The Company is authorized to issue 760,000,000 shares of Class A Common Stock, par value $0.001 per share, 20,000,000 shares of Class B Common Stock, par value $0.001 per share, and 10,000,000 shares of preferred stock, par value $0.001 per share. The number of authorized shares of Class A Common Stock increased from 160,000,000 to 760,000,000 pursuant to approval by the Company's stockholders on October 13, 2025 which became effective upon filing of a certificate of amendment to the Company’s Amended and Restated Certificate of Incorporation on November 5, 2025.
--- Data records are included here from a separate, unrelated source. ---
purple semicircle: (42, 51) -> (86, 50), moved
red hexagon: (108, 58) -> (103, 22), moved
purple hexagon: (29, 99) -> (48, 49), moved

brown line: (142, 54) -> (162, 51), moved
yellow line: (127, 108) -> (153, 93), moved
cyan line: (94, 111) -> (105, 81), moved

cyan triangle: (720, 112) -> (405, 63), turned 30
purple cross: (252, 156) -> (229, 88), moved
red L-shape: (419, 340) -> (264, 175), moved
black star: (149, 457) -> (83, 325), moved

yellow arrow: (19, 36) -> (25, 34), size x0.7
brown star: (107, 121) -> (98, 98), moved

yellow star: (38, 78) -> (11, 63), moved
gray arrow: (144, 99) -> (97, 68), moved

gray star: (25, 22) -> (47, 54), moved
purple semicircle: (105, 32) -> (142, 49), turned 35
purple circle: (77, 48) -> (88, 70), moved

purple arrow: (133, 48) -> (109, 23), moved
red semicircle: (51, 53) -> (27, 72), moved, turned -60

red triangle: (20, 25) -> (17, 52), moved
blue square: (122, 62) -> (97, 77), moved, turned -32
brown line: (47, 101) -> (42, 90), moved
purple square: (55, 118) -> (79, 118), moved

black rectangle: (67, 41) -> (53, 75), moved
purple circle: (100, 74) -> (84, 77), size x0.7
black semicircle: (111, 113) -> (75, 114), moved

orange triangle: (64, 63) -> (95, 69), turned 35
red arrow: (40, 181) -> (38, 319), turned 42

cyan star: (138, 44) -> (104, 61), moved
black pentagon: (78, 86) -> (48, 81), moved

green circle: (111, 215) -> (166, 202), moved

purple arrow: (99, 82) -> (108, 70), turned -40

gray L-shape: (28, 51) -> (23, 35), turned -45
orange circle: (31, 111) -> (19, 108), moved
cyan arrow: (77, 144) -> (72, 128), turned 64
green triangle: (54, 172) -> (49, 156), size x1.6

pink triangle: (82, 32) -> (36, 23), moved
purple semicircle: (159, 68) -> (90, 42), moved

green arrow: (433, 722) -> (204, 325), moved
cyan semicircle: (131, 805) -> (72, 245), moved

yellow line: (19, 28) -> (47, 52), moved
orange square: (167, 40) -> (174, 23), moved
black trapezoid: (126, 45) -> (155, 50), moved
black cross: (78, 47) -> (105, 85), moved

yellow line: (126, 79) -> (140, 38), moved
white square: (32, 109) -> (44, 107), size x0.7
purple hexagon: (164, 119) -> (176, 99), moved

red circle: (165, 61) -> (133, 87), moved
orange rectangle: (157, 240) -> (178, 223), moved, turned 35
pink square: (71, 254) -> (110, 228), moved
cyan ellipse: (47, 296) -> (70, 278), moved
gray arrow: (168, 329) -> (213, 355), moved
In connection with the Company’s initial public offering of units (“Units”), each consisting of (i) one share (subject to adjustment for the Company's Reverse Stock Splits) of its Class A Common Stock and (ii) one warrant (subject to adjustment for the Company's Reverse Stock Splits) entitling the holder to purchase one share of its Class A Common Stock at an exercise price of $1,210.00 per share, the Company issued to the underwriters of the offering a unit purchase option to purchase (i) an additional 636 Units at a per Unit exercise price of $1,452.00, which was equal to 120% of the public offering price per Unit sold in the initial public offering, and (ii) underwriter warrants to purchase 95 shares of Class A Common Stock at a per warrant exercise price of $2.64, which was equal to 120% of the public offering price per warrant sold in the offering. At March 31, 2026 and December 31, 2025, 318 Units and 47 underwriter warrants were outstanding.
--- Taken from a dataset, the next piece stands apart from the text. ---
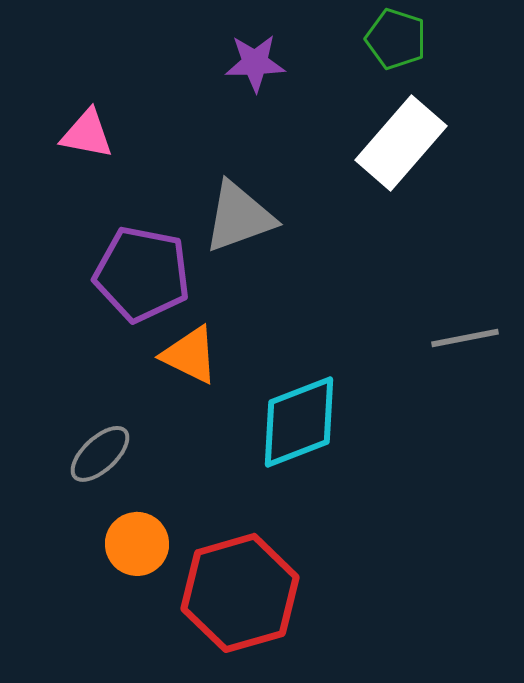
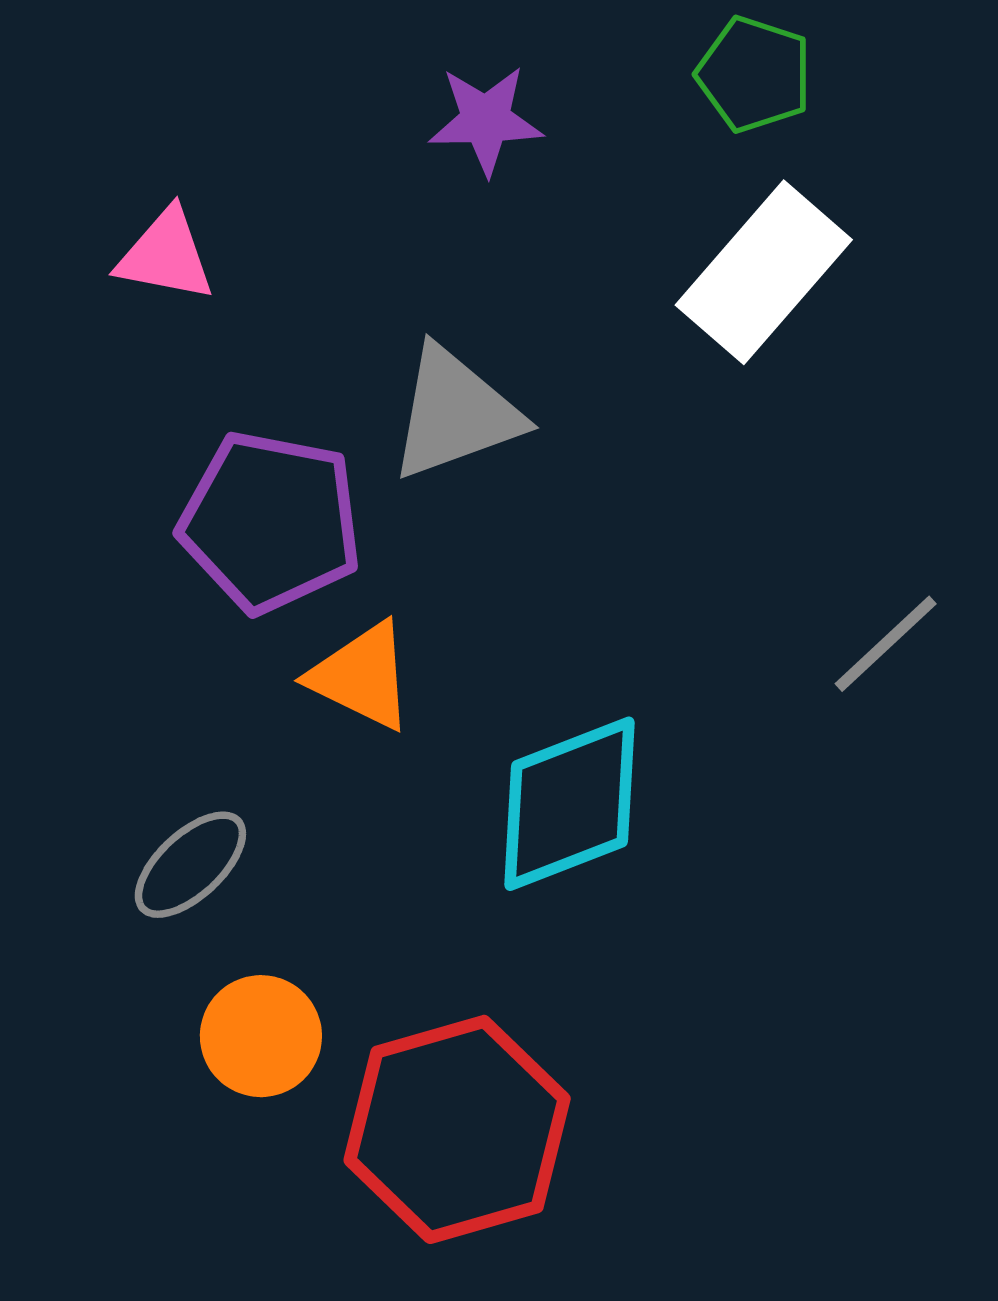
gray line: (465, 338) -> (886, 644), turned -32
The underwriter warrants had a fair value of $0 that was calculated using the Black-Scholes option-pricing model and were equity classified. Variables used in the Black-Scholes option-pricing model include: (1) discount rate of 1.94% based on the applicable U.S. Treasury bill rate, (2) expected life of 5 years, (3) expected volatility of approximately 66% based on the trading history of similar companies, and (4) zero expected dividends.

Committed Equity Facility
On April 28, 2026, the Company entered into a Common Stock Purchase Agreement (the “Roth Purchase Agreement” and the facility as a whole, the "Committed Equity Facility") with Roth Principal Investments, LLC (“Roth”). Pursuant to the Roth Purchase Agreement, and subject to the satisfaction of specified conditions, the Company has the right, but not the obligation, to sell to Roth up to an aggregate of $50.0 million of newly issued shares of the Company’s Class A common stock, par value $0.001 per share (“Class A Common Stock”), from time to time over a period of up to 36 months following commencement of the Roth Purchase Agreement. The Company will have sole discretion over the timing and amount of any such sales and is under no obligation to sell any shares under the Roth Purchase Agreement.
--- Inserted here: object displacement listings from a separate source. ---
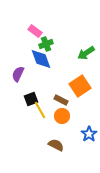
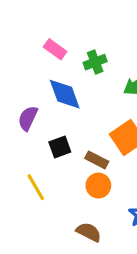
green cross: (46, 44) -> (95, 62), moved
black square: (31, 99) -> (60, 147), moved
yellow line: (40, 110) -> (36, 187), moved

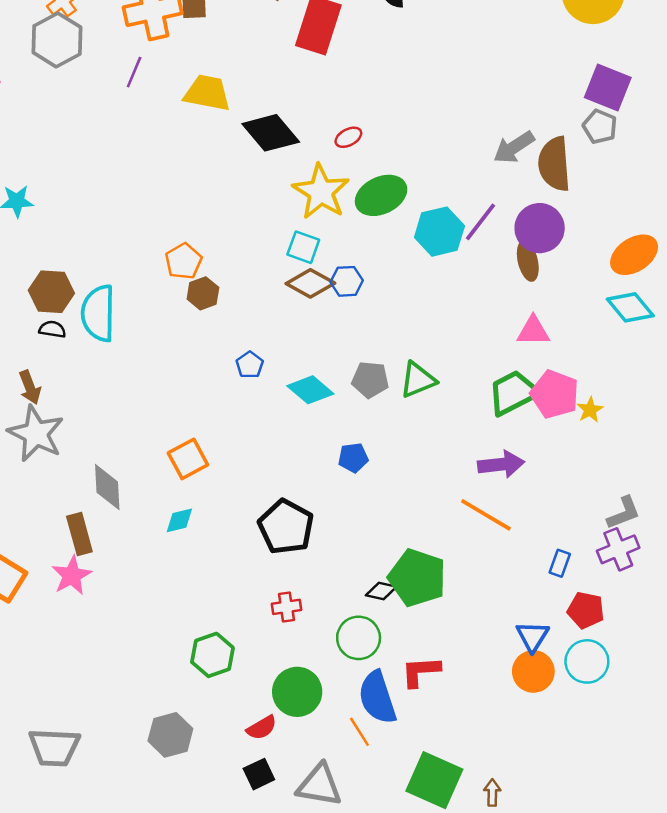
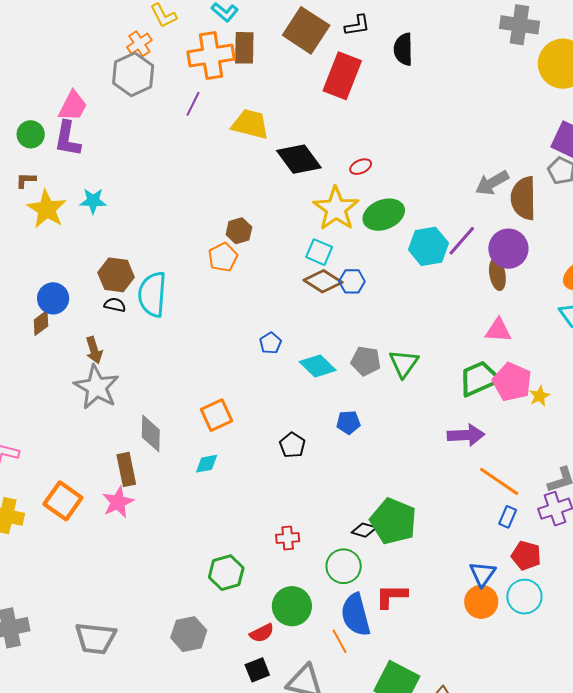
brown hexagon: (203, 293) -> (239, 231), moved
green triangle: (418, 380) -> (404, 363), turned -36
orange line: (486, 515) -> (499, 481), moved
black pentagon: (286, 527) -> (292, 445), moved, size x0.6

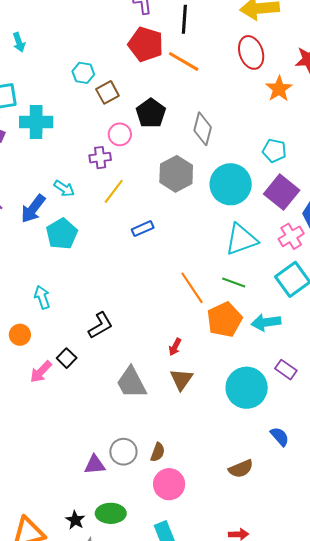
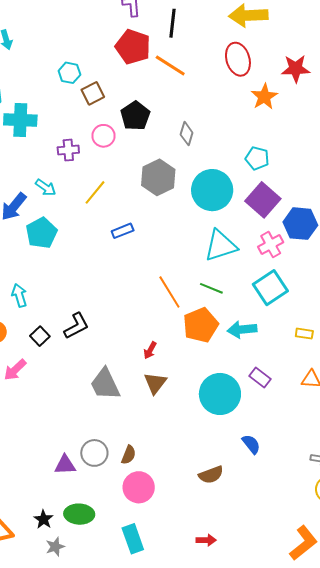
gray diamond: (203, 129) -> (187, 134), size x0.7
purple cross: (100, 158) -> (68, 150), moved
black square: (67, 358) -> (40, 336), moved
The Company’s ability to sell shares under the Roth Purchase Agreement will commence upon satisfaction of customary conditions, after which, the Company may direct Roth to purchase shares through one or more market open, intraday, pre‑market, or post‑market purchases, subject to specified pricing thresholds and volume limitations. The per‑share purchase price for shares sold under the Roth Purchase Agreement will be based on the volume‑weighted average trading price of the Class A Common Stock during the applicable valuation period, less a fixed discount of 8.0%. There is no upper limit on the price per share that may be paid, and purchase prices are subject to customary equitable adjustments for stock splits, reverse stock splits, dividends or similar transactions.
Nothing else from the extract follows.